“Of course I am, you old ass. I shouldn’t marry her if I wasn’t. It’ll be a bit of a pinch till I’m qualified, though.”
“I say, I hope you’ll be happy.”
A sudden pang of something like envy overwhelmed Edwin. The picture of settled peace, romantic love in a cottage, that W.G. was about to share with the undeniably beautiful Sister Merrion struck him as an ideal state.
“You’re a lucky devil, W.G.,” he said.
It seemed unreasonable that W.G. should devote himself to the smaller problem of Edwin’s ways and means on the eve of such a momentous adventure. It hardly seemed fair to bother him.
“We’re going into rooms in Alvaston at first,” he said. “It’ll be less expensive than furnishing, and we don’t intend to indulge in a family for the present. Meanwhile, if I were you, I should go and talk to the manager at Edmondson’s. He may be able to put you on to something. Yes . . . have a shot at him first, and mention my name, he’s a very decent sort.”
Edwin laughed to himself. It seemed to him that he was in the grip of a curiously ironical fate, for Edmondson’s was the identical firm of wholesale druggists with whom his father had been employed on his first arrival at North Bromwich. History was repeating itself in a way that was proper to romance.
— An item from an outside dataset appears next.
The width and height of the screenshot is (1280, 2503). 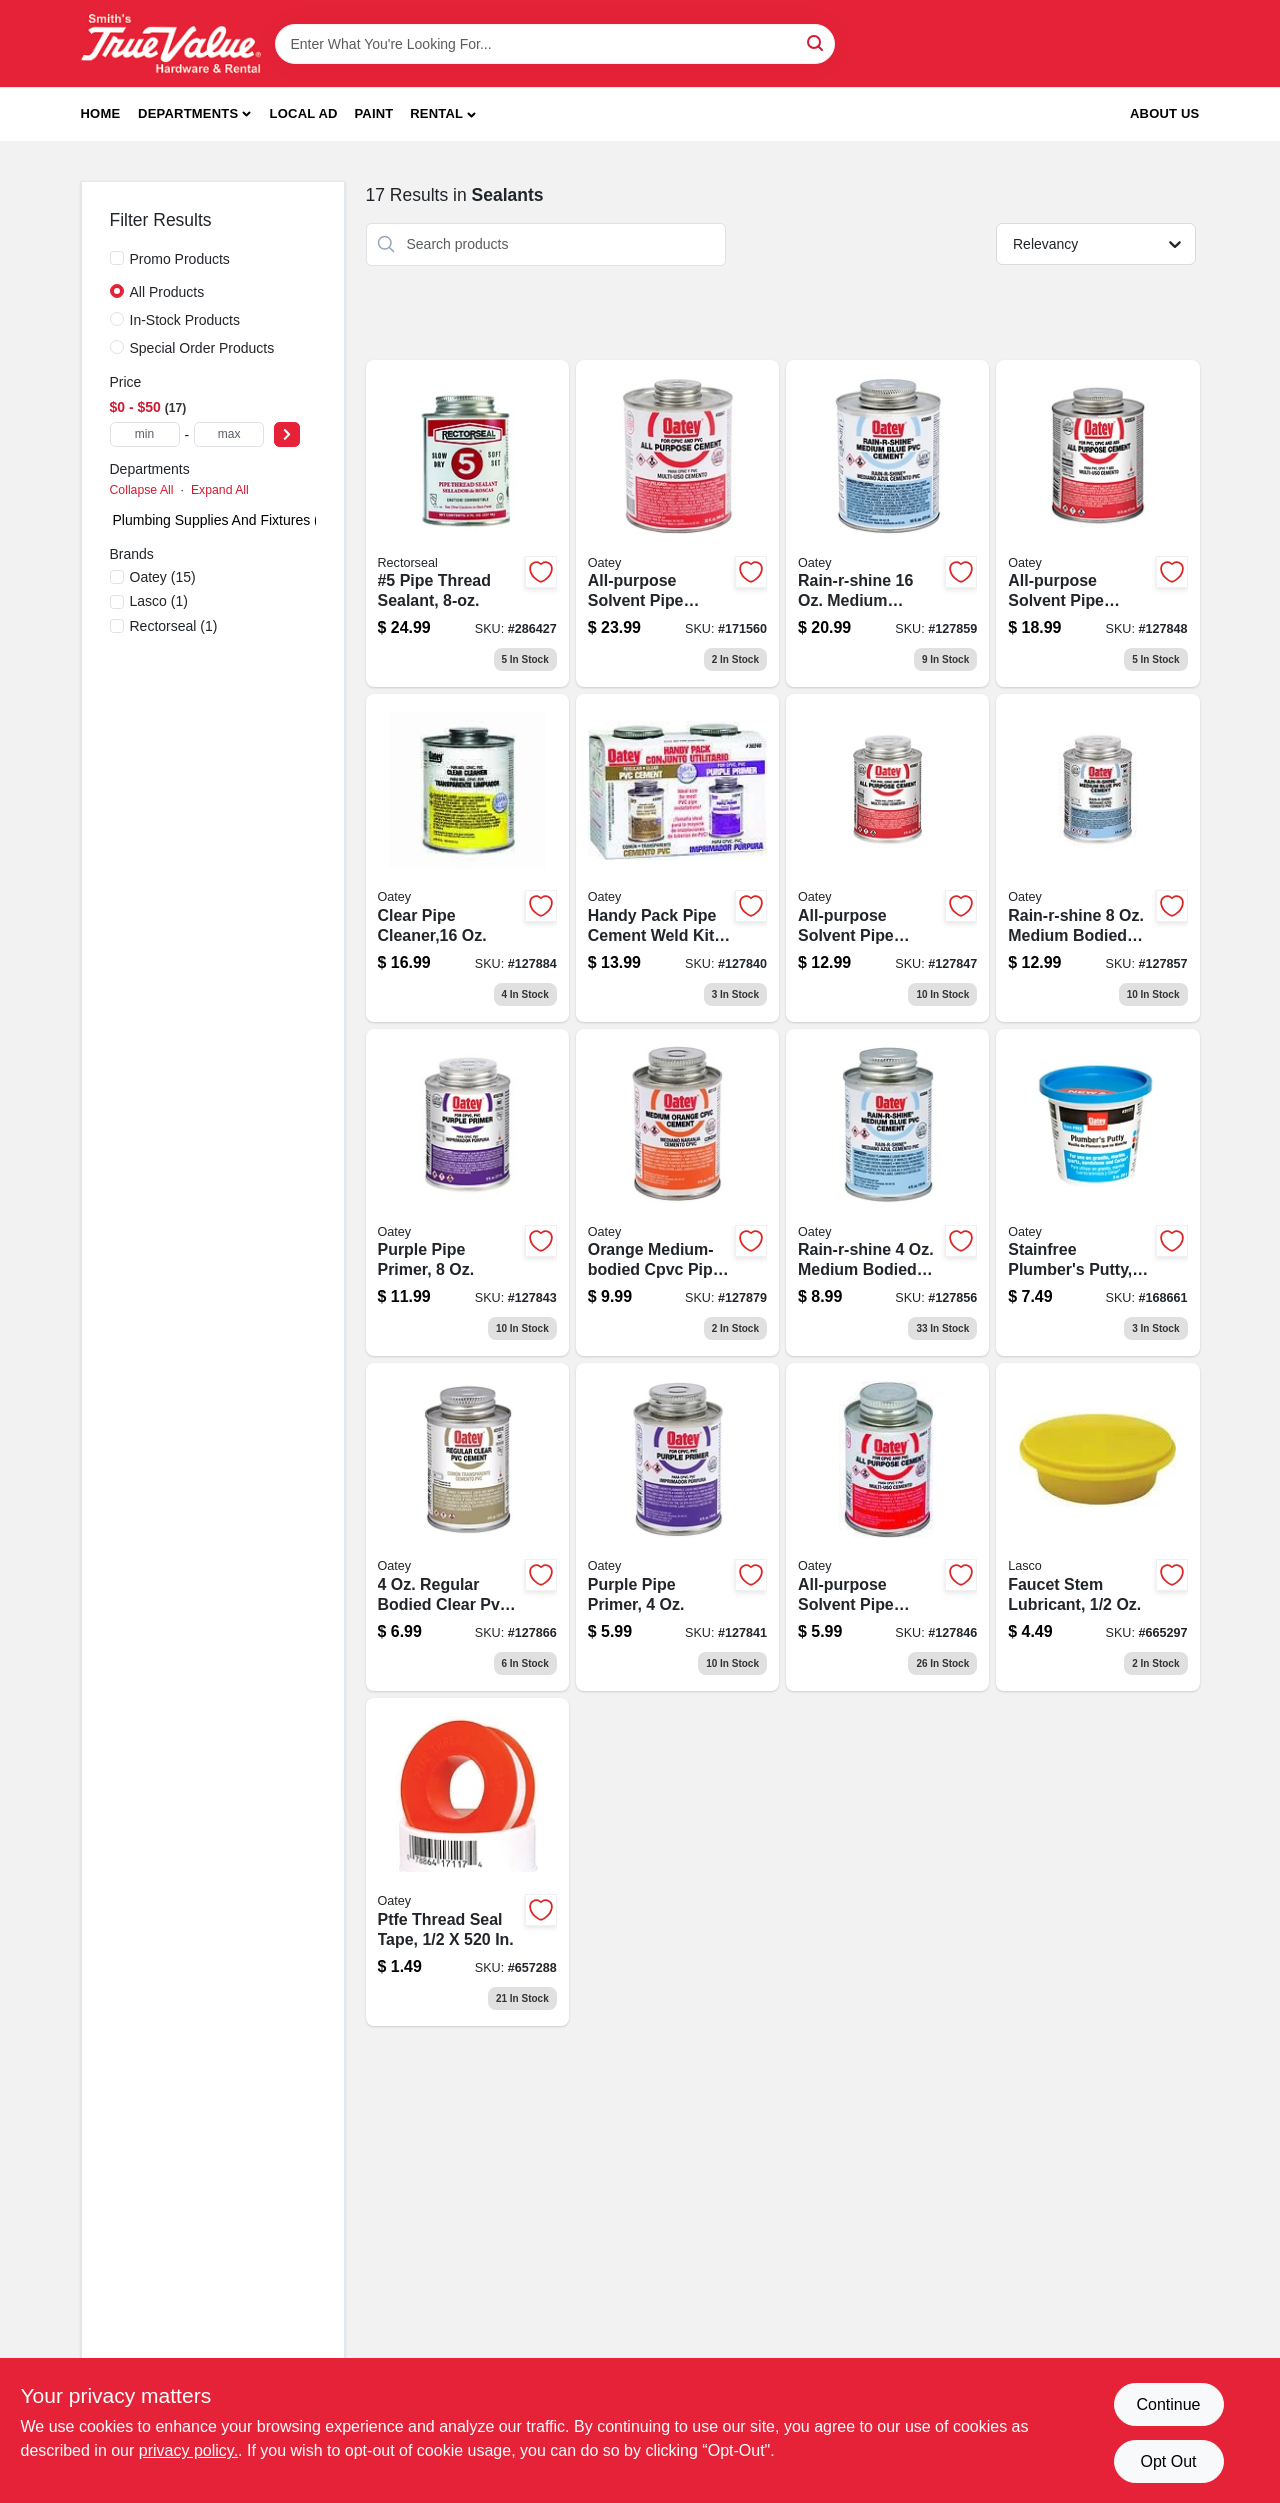 I want to click on [Go to stainfree-plumbers-putty-tube-for-leak-proof-sealing-038753311777-168661 product page], so click(x=1097, y=1193).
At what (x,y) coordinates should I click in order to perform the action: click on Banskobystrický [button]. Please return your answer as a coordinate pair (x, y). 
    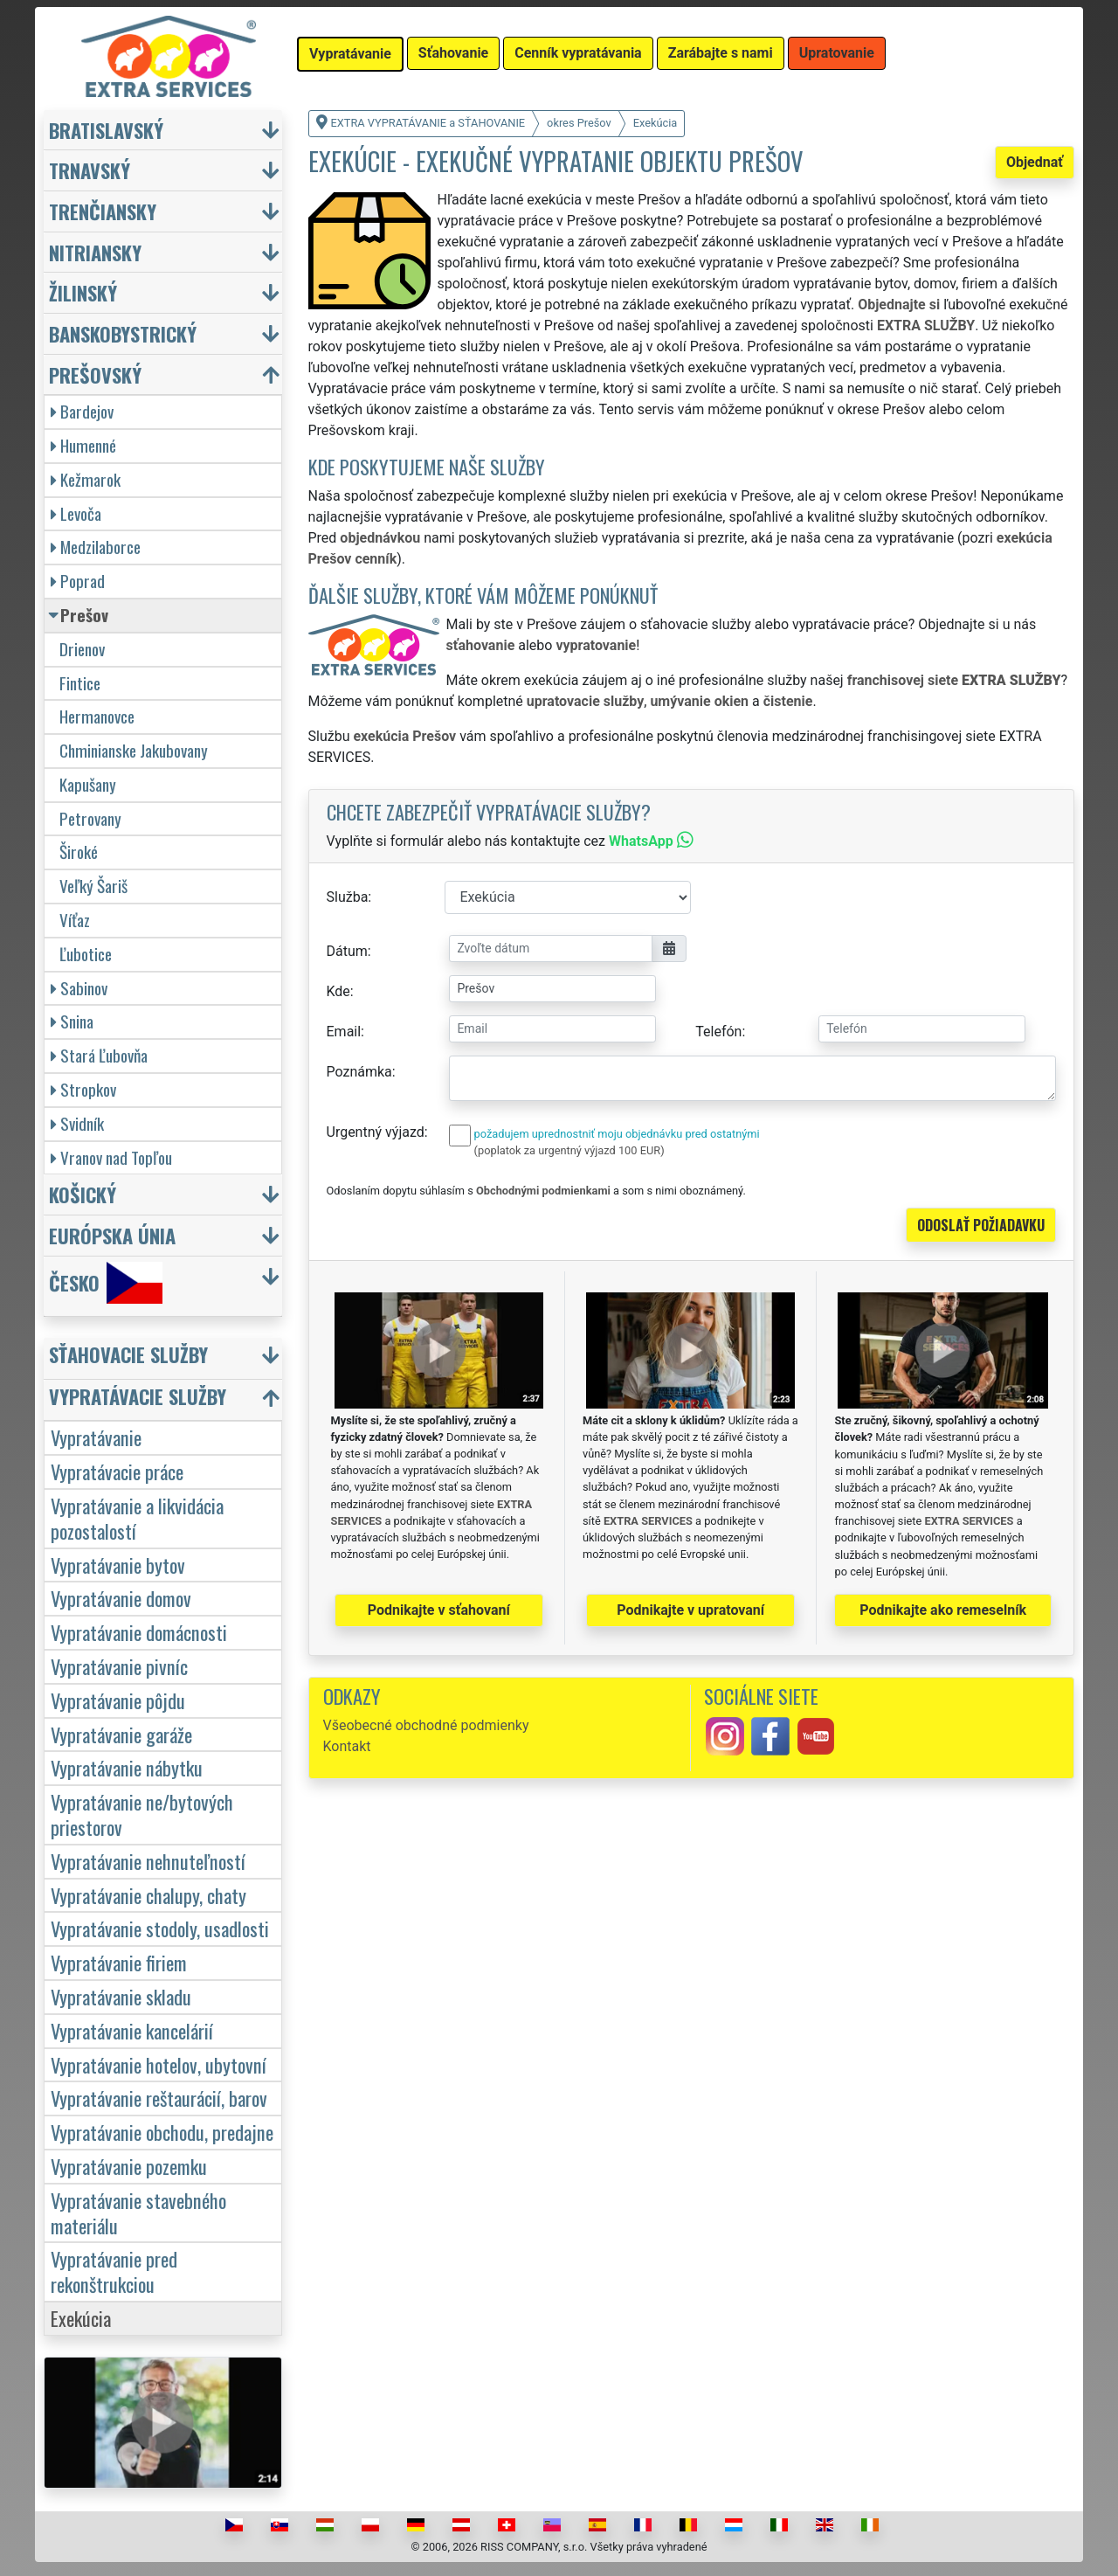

In the afternoon he went down to Edmondson’s and asked for the manager, a vigorous person with shrewd eyes that he screwed up habitually whenever he made a point in his conversation. He called Edwin “Doctor”: a form of address that was flattering, until Edwin realised that it was no more than a habit with him. “Ingleby,” he said; “let me see, I know the name.”
“Probably you know my father. He’s in business at Halesby.”
“Ah, yes, of course . . . your father. Come along to my room, doctor, and have a cigar.”